The classic procedure is called "laparoscopic fundoplicatio". Different techniques exist. The position and the tightness of the cuff varies. In our latitudes, the most commonly performed are fundoplicatio according to Nissen (posterior 360-degree cuff) and that according to Toupet (posterior 270-degree cuff). The Toupet procedure has been our extremely reliable and proven standard procedure for 20 years. The mentioned procedures have their specific peculiarities. Both procedures involve the repositioning of any part of the stomach that may have slipped upwards (hernia contents). This is followed simultaneously by reconstruction (reduction) of the widened diaphragmatic gap (hiatoplasty) and formation of a sufficiently strong transition (similar to a valve mechanism) between the esophageal outlet and the gastric inlet by means of a gastric sleeve (so-called fundoplicatio). The side effects of a full-wall cuff are not insignificant, which is why we have not performed 360-degree cuffs at all for over 20 years. We also virtually abandoned 270-degree cuffs over eight years ago in favor of surgical treatment without a cuff.
Laparoscopic modified BICORN surgery.
Surgical therapy without cuffing consists of the so-called BICORN procedure (BIological COnservative ReconstructioN) according to Ablassmaier. We modified this procedure slightly in our center years ago. First of all, a diaphragmatic hernia is reduced and the esophagus is stretched again. This leads to an improved pumping function of the esophagus, not least because of the restoration of the muscular "stretch closure" in the area of the lowest part of the esophagus. The thus stretched esophagus is fixed tension-free to the two diaphragmatic crura (esophagocruropexy) to prevent recurrence as far as possible. The dilated diaphragmatic passage is reconstructed and the so-called His angle is corrected at the end of the procedure. Cuffing is not necessary! This modified BICORN procedure has been our standard procedure for more than eight years, not least because of the extremely low complication and side effect rate. In contrast to cuffed procedures, patients are able to regurgitate air (burp) after a modified BICORN operation and, if necessary, vomit. There is virtually never a so-called gas bloat syndrome, which is seen very often in cuffed surgeries.

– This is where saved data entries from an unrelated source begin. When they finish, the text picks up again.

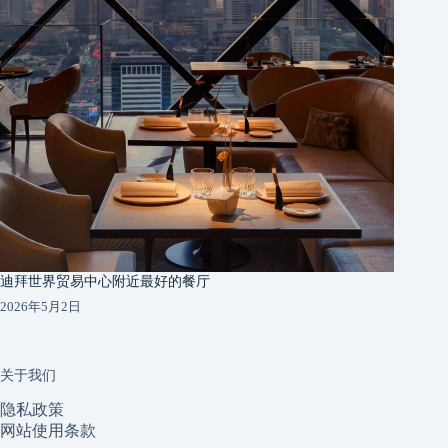
迪拜世界贸易中心附近最好的餐厅
2026年5月2日
关于我们
隐私政策
网站使用条款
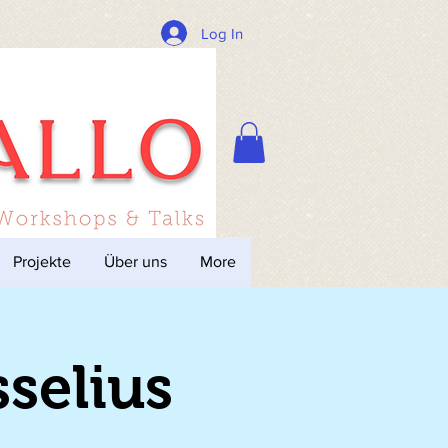
Log In
Projekte
Über uns
More
selius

Principle and mode of action
The BICORN operation, modified by us, results in restoring the normal anatomy and physiology in this region. This simple procedure reliably prevents pathological reflux of acid and gastric contents in the long term.
With all surgical procedures, there is a small risk that the hiatal hernia and/or acid reflux may recur (so-called recurrence). In that case, another operation may be indicated.
There are various other surgical procedures (e.g. implantation of a special magnetic ring, esophageal stimulation with electrodes, etc.), but we do not discuss them further, as we do not recommend them for various reasons and therefore do not perform them.
The main preliminary clarifications are as follows:
· Esophago-gastro-duodenoscopy incl. biopsy
· High-resolution esophageal manometry
· 24h impedance pH-metry or 48h capsule pH-metry
· Esophageal passage with contrast medium
The operation is performed under general anesthesia and usually lasts between 45-90 minutes. The hospital stay is 1-2 days.